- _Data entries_

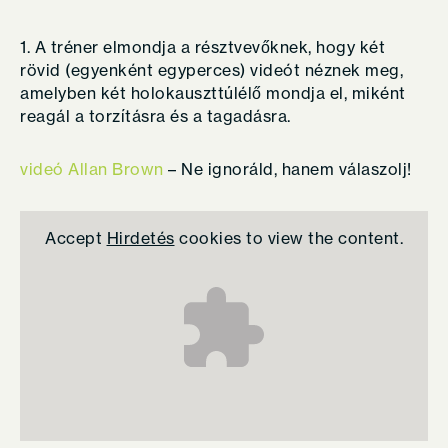
1. A tréner elmondja a résztvevőknek, hogy két
rövid (egyenként egyperces) videót néznek meg,
amelyben két holokauszttúlélő mondja el, miként
reagál a torzításra és a tagadásra.
videó Allan Brown
– Ne ignoráld, hanem válaszolj!
Accept
Hirdetés
cookies to view the content.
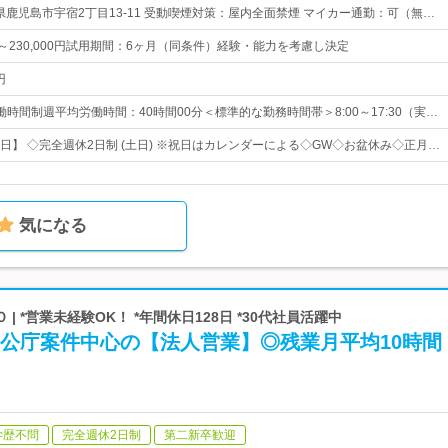
県鹿児島市宇宿2丁目13-11 受動喫煙対策：屋内全面禁煙 マイカー通勤：可（無…
0円～230,000円試用期間：6ヶ月（同条件）経験・能力を考慮し決定
円
時間制週平均労働時間：40時間00分＜標準的な勤務時間帯＞8:00～17:30（実…
1日】 ◇完全週休2日制 (土日) ※祝日はカレンダーによる◇GW◇お盆休み◇正月…
気になる
| *営業未経験OK！ *年間休日128日 *30代社員活躍中
官公庁案件中心の【法人営業】◎残業月平均10時間
学歴不問
完全週休2日制
第二新卒歓迎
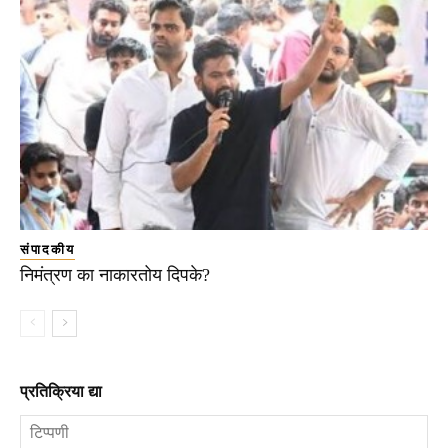
संपादकीय
निमंत्रण का नाकारतोय दिपके?
प्रतिक्रिया द्या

- _TASK DIRECTIONS_
Return, exactly as they stand, all of the lines above, but not the pictures.

- _RESPONSE TO THE EXERCISE_
1. A tréner elmondja a résztvevőknek, hogy két
rövid (egyenként egyperces) videót néznek meg,
amelyben két holokauszttúlélő mondja el, miként
reagál a torzításra és a tagadásra.
videó Allan Brown
– Ne ignoráld, hanem válaszolj!
Accept
Hirdetés
cookies to view the content.
県鹿児島市宇宿2丁目13-11 受動喫煙対策：屋内全面禁煙 マイカー通勤：可（無…
0円～230,000円試用期間：6ヶ月（同条件）経験・能力を考慮し決定
円
時間制週平均労働時間：40時間00分＜標準的な勤務時間帯＞8:00～17:30（実…
1日】 ◇完全週休2日制 (土日) ※祝日はカレンダーによる◇GW◇お盆休み◇正月…
気になる
| *営業未経験OK！ *年間休日128日 *30代社員活躍中
官公庁案件中心の【法人営業】◎残業月平均10時間
学歴不問
完全週休2日制
第二新卒歓迎
संपादकीय
निमंत्रण का नाकारतोय दिपके?
प्रतिक्रिया द्या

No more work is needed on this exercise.